DESCRIPTION OF THE TASK: All entries, exactly as written, should be output again.

Extracted page text data:
-*-

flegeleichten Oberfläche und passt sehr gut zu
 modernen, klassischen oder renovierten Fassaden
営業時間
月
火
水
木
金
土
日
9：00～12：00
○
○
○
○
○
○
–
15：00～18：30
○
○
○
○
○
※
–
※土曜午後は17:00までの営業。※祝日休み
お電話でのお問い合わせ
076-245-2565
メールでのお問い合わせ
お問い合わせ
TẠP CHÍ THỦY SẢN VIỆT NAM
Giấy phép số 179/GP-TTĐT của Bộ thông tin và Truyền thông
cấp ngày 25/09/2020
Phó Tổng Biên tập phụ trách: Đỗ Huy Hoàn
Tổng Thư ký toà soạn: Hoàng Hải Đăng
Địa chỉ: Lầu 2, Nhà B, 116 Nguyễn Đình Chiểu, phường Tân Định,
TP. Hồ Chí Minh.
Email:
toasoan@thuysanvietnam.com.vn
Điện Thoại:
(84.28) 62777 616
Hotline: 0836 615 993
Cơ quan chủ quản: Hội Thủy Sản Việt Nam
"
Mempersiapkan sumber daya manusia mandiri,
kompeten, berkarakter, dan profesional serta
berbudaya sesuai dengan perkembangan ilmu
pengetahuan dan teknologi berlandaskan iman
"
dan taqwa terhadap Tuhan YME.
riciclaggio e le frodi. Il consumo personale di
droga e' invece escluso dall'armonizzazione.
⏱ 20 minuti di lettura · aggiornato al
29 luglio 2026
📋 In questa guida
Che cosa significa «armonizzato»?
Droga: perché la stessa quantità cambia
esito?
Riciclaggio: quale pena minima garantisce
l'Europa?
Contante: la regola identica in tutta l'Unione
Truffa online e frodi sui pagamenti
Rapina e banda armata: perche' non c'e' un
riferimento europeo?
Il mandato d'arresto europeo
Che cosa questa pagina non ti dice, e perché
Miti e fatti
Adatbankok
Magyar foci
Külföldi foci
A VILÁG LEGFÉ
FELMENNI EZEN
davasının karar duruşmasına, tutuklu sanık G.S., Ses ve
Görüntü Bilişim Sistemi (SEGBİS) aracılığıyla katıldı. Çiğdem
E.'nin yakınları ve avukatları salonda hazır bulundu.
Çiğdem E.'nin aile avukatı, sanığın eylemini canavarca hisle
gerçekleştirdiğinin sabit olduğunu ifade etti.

-*-

SOLUTION FOR THIS TASK:
flegeleichten Oberfläche und passt sehr gut zu
 modernen, klassischen oder renovierten Fassaden
営業時間
月
火
水
木
金
土
日
9：00～12：00
○
○
○
○
○
○
–
15：00～18：30
○
○
○
○
○
※
–
※土曜午後は17:00までの営業。※祝日休み
お電話でのお問い合わせ
076-245-2565
メールでのお問い合わせ
お問い合わせ
TẠP CHÍ THỦY SẢN VIỆT NAM
Giấy phép số 179/GP-TTĐT của Bộ thông tin và Truyền thông
cấp ngày 25/09/2020
Phó Tổng Biên tập phụ trách: Đỗ Huy Hoàn
Tổng Thư ký toà soạn: Hoàng Hải Đăng
Địa chỉ: Lầu 2, Nhà B, 116 Nguyễn Đình Chiểu, phường Tân Định,
TP. Hồ Chí Minh.
Email:
toasoan@thuysanvietnam.com.vn
Điện Thoại:
(84.28) 62777 616
Hotline: 0836 615 993
Cơ quan chủ quản: Hội Thủy Sản Việt Nam
"
Mempersiapkan sumber daya manusia mandiri,
kompeten, berkarakter, dan profesional serta
berbudaya sesuai dengan perkembangan ilmu
pengetahuan dan teknologi berlandaskan iman
"
dan taqwa terhadap Tuhan YME.
riciclaggio e le frodi. Il consumo personale di
droga e' invece escluso dall'armonizzazione.
⏱ 20 minuti di lettura · aggiornato al
29 luglio 2026
📋 In questa guida
Che cosa significa «armonizzato»?
Droga: perché la stessa quantità cambia
esito?
Riciclaggio: quale pena minima garantisce
l'Europa?
Contante: la regola identica in tutta l'Unione
Truffa online e frodi sui pagamenti
Rapina e banda armata: perche' non c'e' un
riferimento europeo?
Il mandato d'arresto europeo
Che cosa questa pagina non ti dice, e perché
Miti e fatti
Adatbankok
Magyar foci
Külföldi foci
A VILÁG LEGFÉ
FELMENNI EZEN
davasının karar duruşmasına, tutuklu sanık G.S., Ses ve
Görüntü Bilişim Sistemi (SEGBİS) aracılığıyla katıldı. Çiğdem
E.'nin yakınları ve avukatları salonda hazır bulundu.
Çiğdem E.'nin aile avukatı, sanığın eylemini canavarca hisle
gerçekleştirdiğinin sabit olduğunu ifade etti.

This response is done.